A federal judge in Oregon yesterday ruled that insurance providers cannot deny coverage of Applied Behavior Analysis (ABA) therapy for the treatment of autism. The Governor of Oregon, John Kitzhaber, today agreed with this ruling and will adjust state health plans to reflect the decision.
The ruling in the class action lawsuit came when Judge Michael H. Simon deemed that Providence Health Plan violated state and federal laws when it denied coverage of ABA therapy for children diagnosed with autism and other developmental disabilities, but granted coverage for children without a diagnosis. This is a violation of federal and state health parity laws as well as mandates which decree that insurers must cover treatments, such as ABA therapy, for children diagnosed on the autism spectrum, but simultaneously deny them.

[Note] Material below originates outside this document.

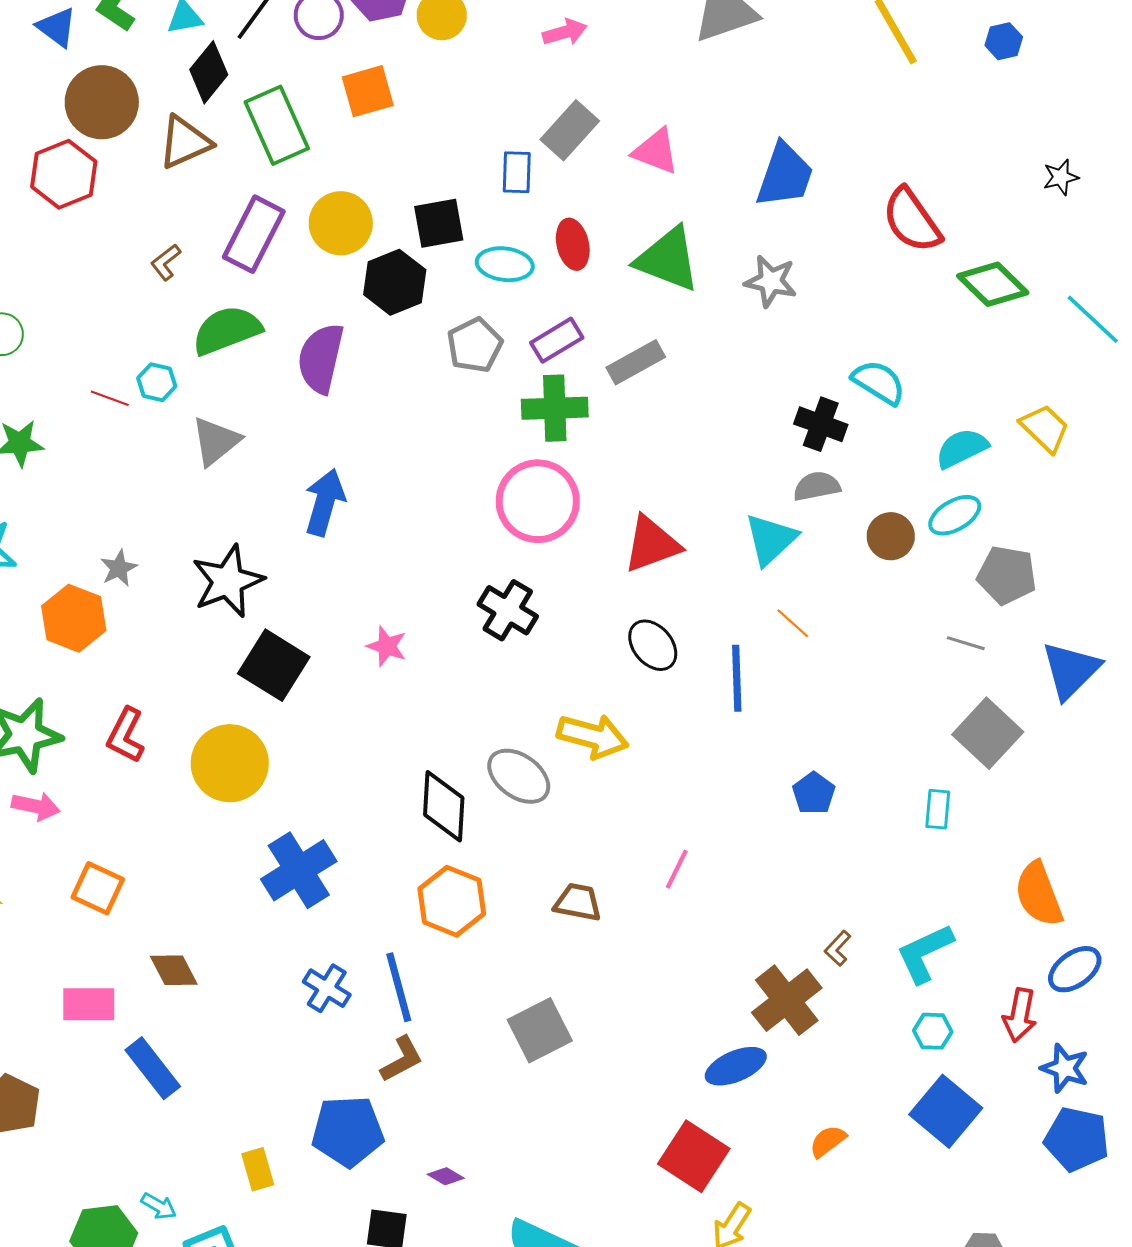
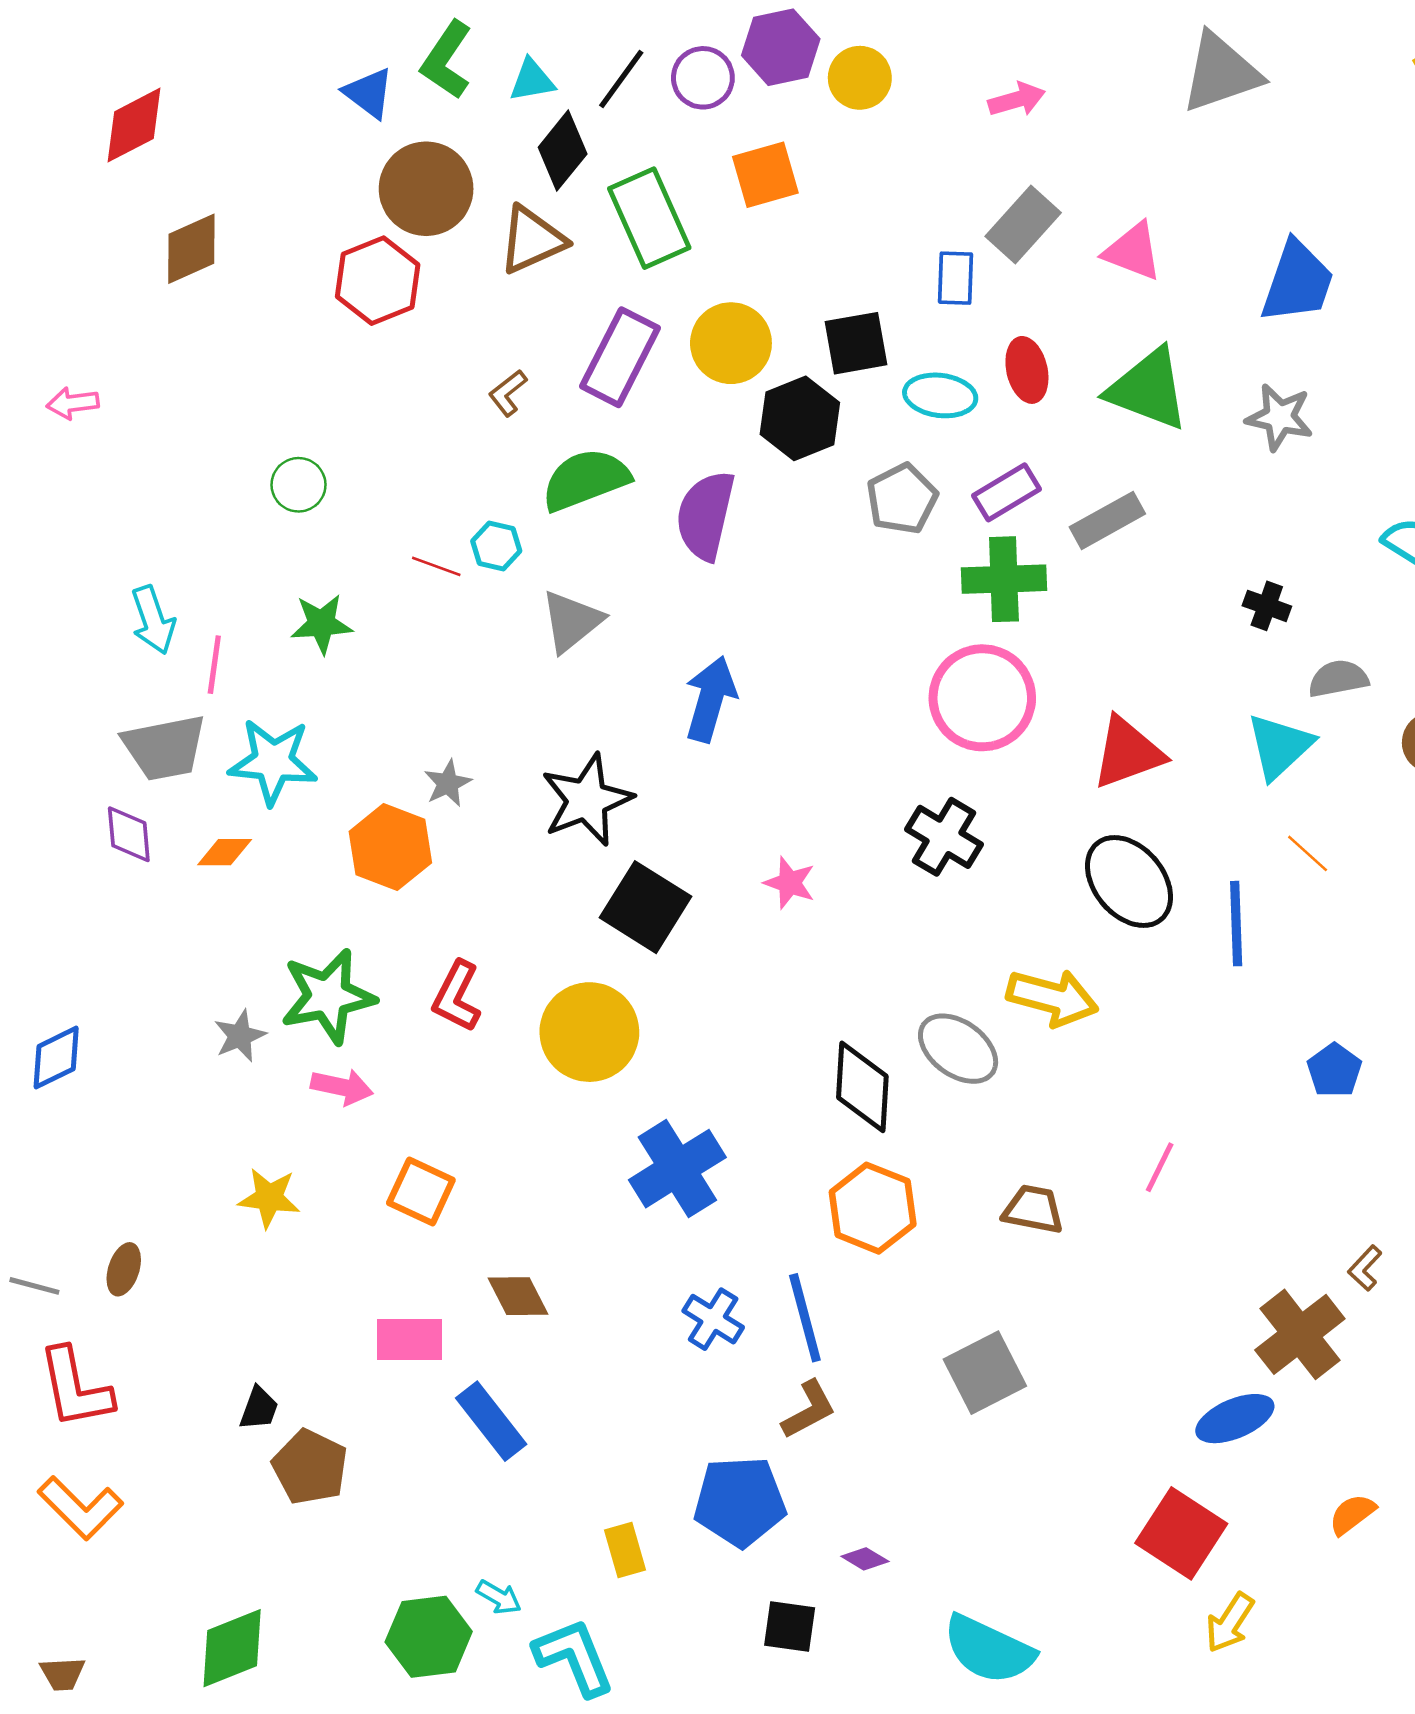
black cross: (821, 424) -> (1267, 606), moved, size x0.7
black ellipse: (653, 645) -> (1129, 882), size x1.4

ABA therapy can be very expensive, costing upwards of $50,000 annually. It typically entails interventionists working in a family's home, and sometimes a child's school, to address behavioral deficits for between 20 and 40 hours per week. In the state of California, regional centers fund ABA therapy by service providers, as well as insurance companies. In 2011, California issued a warning to insurance companies after nine denials of ABA treatment had been overturned on appeal.
The disparity between insurance mandates and what insurance companies actually cover occurs because the medical community accepts ABA as a medically necessary treatment of autism, whereas certain insurers view it as an educational service provided by schools. Furthermore, since autism is classified as a "developmental disability" rather than a mental health disorder, some insurers exclude ABA coverage for those with autism. Excluding a certain population from medically necessary treatments is, again, a violation of mental health parity laws.
The federal ruling will hopefully set a precedent for insurance companies across the United States. It also comes in light of President Obama last week signing the Autism CARES Act into law which was set to expire on September 30. The reauthorization approves $260 million annually through 2019 for research, prevalence tracking, training for medical professionals and service providers, early identification, adult services and other related autism efforts.